What you have to do >> All that is needed is each line of the entries holding the word "استفاده", copied as it stands.

Data excerpts >>
++++++++++

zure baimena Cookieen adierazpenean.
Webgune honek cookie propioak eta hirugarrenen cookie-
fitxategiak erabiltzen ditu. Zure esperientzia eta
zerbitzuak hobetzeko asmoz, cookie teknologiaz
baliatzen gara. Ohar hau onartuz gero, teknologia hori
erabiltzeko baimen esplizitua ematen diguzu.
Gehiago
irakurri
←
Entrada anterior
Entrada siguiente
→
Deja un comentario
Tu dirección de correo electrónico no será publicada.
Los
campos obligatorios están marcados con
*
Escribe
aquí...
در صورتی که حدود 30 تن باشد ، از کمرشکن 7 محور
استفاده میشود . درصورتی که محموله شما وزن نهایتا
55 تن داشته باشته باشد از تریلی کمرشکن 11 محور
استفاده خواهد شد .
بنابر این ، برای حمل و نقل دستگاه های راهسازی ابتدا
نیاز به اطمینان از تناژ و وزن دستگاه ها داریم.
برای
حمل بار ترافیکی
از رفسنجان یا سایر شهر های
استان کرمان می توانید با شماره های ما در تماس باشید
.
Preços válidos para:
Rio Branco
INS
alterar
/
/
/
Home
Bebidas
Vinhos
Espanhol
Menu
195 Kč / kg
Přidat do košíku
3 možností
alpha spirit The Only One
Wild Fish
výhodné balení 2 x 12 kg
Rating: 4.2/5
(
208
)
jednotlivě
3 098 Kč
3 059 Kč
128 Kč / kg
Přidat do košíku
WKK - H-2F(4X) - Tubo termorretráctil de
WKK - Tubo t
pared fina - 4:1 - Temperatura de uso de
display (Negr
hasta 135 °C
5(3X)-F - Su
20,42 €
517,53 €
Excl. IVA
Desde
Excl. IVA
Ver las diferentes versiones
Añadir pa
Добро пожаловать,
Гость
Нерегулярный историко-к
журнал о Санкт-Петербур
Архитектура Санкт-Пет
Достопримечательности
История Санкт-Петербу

++++++++++

The answer >>
استفاده میشود . درصورتی که محموله شما وزن نهایتا
استفاده خواهد شد .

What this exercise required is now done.